Electrolux Sucks Life From Imid in False Advertising Case but Doesn’t Completely Clean Up on Trade Dress.
Tuesday, April 15th, 2008Electrolux turned the tables on former distributor-turned-competitor Imig, Inc., which filed a complaint against the famous vacuum and home appliance company, for interfering with relationships with perspective customers. Electrolux filed several counterclaims, alleging that Imig copied Electrolux’s protected trade dress, copyright protected user manuals, and that Imig made false claims in its advertising.
The district court dismissed all of Imig’s claims on summary judgment, and found for Electrolux on copyright infringement and false advertising. The court found that Imig had copied the user manuals in violation of U.S. Copyright law. From a false advertising perspective, the court found that specific numerically based claims about the Imig vacuum’s superiority were false on their face, because the products did not actually meet those objective standards. The remaining counterclaims proceeded to trial. On March 31, 2008, the court issued its finding that Electrolux had not met its burden of establishing a protectable trade dress in its vacuum and therefore, did not find Imig liable.

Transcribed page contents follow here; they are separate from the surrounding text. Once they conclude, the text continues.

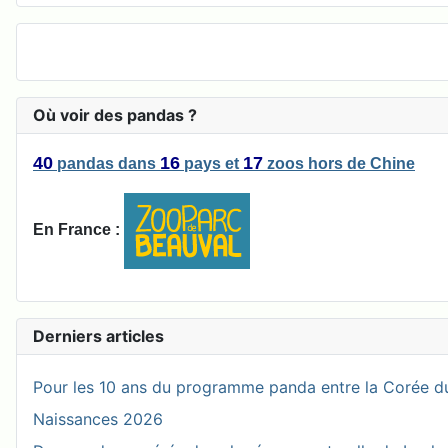
Où voir des pandas ?
40
16
17
pandas
dans
pays
et
zoos
hors de Chine
En France :
Derniers articles
Pour les 10 ans du programme panda entre la Corée du
Naissances 2026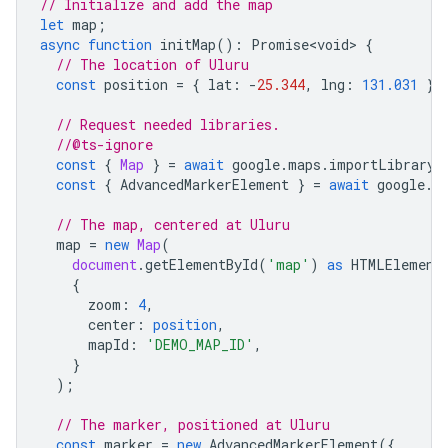
// Initialize and add the map
let
map
;
async
function
initMap
()
:
Promise<void>
{
// The location of Uluru
const
position
=
{
lat
:
-
25.344
,
lng
:
131.031
};
// Request needed libraries.
//@ts-ignore
const
{
Map
}
=
await
google
.
maps
.
importLibrary
(
const
{
AdvancedMarkerElement
}
=
await
google
.
m
// The map, centered at Uluru
map
=
new
Map
(
document
.
getElementById
(
'map'
)
as
HTMLElement
{
zoom
:
4
,
center
:
position
,
mapId
:
'DEMO_MAP_ID'
,
}
);
// The marker, positioned at Uluru
const
marker
=
new
AdvancedMarkerElement
({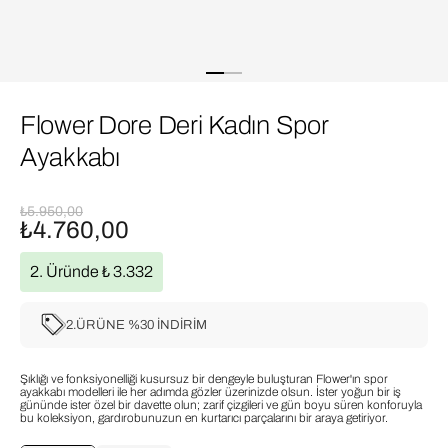
Flower Dore Deri Kadın Spor
Ayakkabı
₺5.950,00
₺4.760,00
2. Üründe ₺ 3.332
2.ÜRÜNE %30 İNDİRİM
Şıklığı ve fonksiyonelliği kusursuz bir dengeyle buluşturan Flower'ın spor
ayakkabı modelleri ile her adımda gözler üzerinizde olsun. İster yoğun bir iş
gününde ister özel bir davette olun; zarif çizgileri ve gün boyu süren konforuyla
bu koleksiyon, gardırobunuzun en kurtarıcı parçalarını bir araya getiriyor.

The facts show that Imig, afraid that it would lose its distributorship of the Electrolux SANITAIRE brand, developed its PERFECT brand vacuum as a replacement. Discovery produced evidence of copying: in creating the PERFECT design, Imig referred its Chinese manufacturer to the specifications of the SANITAIRE line. It was also revealed that Imig’s patent attorney sent a letter to a patent research company noting his clients’ desire “to make a private label vacuum cleaner that is virtually identical in appearance” to defendant’s vacuum. The court also noted numerous visual similarities between the SANITAIRE vacuum and the PERFECT vacuum.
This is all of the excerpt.